Further, at the time of reading data, the memory cell 4
The current flowing through 0 can be made extremely small as compared with the current consumption of peripheral circuits such as the sense amplifier 26 and the write amplifier 28 by dividing the memory cells in block units selected by the switching circuit 31. Therefore, at the time of reading data, the reference power source Vre having a lower potential than the low power source VSS
Even if f is supplied to the memory cell 40, an increase in power consumption can be suppressed.

The present invention can be embodied by being arbitrarily modified as follows. (1) The reference power supply Vref may be supplied from outside the chip. (2) The selection signal CL of the column decoder 23 and the write signal WE are input to the switching circuit, and the low-potential-side power supply to the memory cell based on both signals CL and WE is set to the low power supply VSS.
May be switched to the reference power source Vref.

(3) The selection signal SL of the row decoder 22, the selection signal CL of the column decoder 23 and the write signal WE are input to the switching circuit, and these signals SL, CL and WE are input.
The low-potential-side power supply supplied to the memory cell may be switched between the low power supply VSS and the reference power supply Vref based on the above.

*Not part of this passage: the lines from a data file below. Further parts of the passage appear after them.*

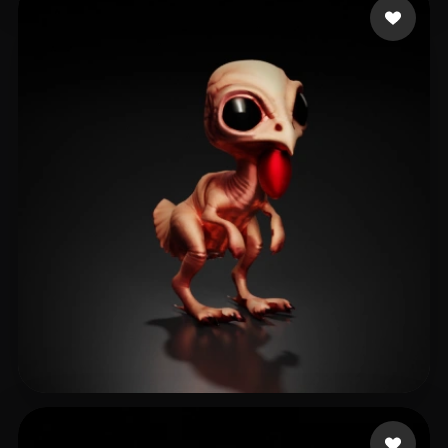
Games Basement
10 лайков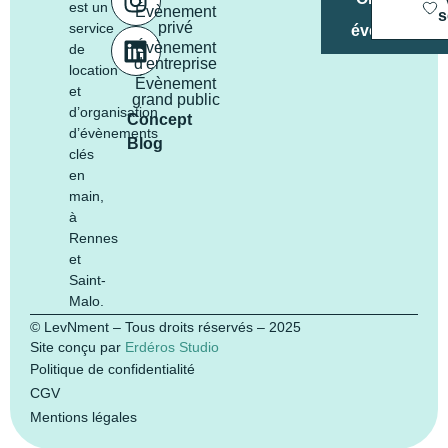
est un
Évènement
mon
s
privé
service
évènement
Évènement
de
d'entreprise
location
Évènement
et
grand public
d’organisation
Concept
d’évènements
Blog
clés
en
main,
à
Rennes
et
Saint-
Malo.
© LevNment – Tous droits réservés – 2025
Site conçu par
Erdéros Studio
Politique de confidentialité
CGV
Mentions légales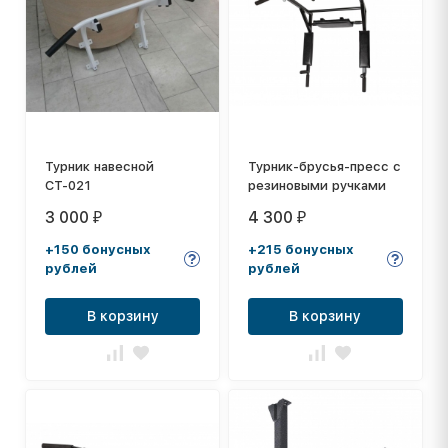
Турник навесной
Турник-брусья-пресс с
СТ-021
резиновыми ручками
3 000
4 300
₽
₽
+150 бонусных
+215 бонусных
рублей
рублей
В корзину
В корзину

(4) The switching circuit may be omitted and the reference power supply Vref may be supplied as the power supply on the low potential side of the memory cell. (5) PMO in place of the resistors R3 and R4 of the memory cell 40
SRAM with memory cell using S-transistor
You can also carry out.

[0035]

As described in detail above, according to the present invention,
There is an excellent effect that the operation speed can be increased while lowering the voltage of the semiconductor memory device.

[Brief description of drawings]

FIG. 1 is a diagram illustrating the principle of the present invention.

FIG. 2 is a block diagram showing a semiconductor memory device of one embodiment.

FIG. 3 is a circuit diagram showing a memory cell array, a switching circuit, and a sense amplifier.

FIG. 4 is a circuit diagram showing a conventional memory cell.

[Explanation of symbols]

 1, 24 Memory cell array 2, 40 Memory cell 3 Peripheral circuit 30 Reference power supply generation circuit 31 Switching circuit VDD High power supply Vref Reference power supply VSS Low power supply

Claims (3)

[Claims] 1. A memory cell array having a large number of memory cells each comprising a static circuit, and a peripheral circuit for selecting a predetermined memory cell of the memory cell array and reading and writing data from the selected memory cell. In the semiconductor memory device including, a high power supply and a low power supply are supplied to the peripheral circuit as operation power supplies, the high power supply is supplied to the memory cells, and at least a data read operation or a data write operation is performed. A semiconductor memory device adapted to supply a reference power supply having a lower potential than the low power supply at the time of reading. 2. A switching circuit for switching the power supply to the memory cell to the low power supply when writing data, and to the reference power supply to the memory cell when reading the data. The semiconductor memory device described. 3. The semiconductor memory device according to claim 1, further comprising a reference power supply generation circuit that generates the reference power supply based on the high power supply and the low power supply.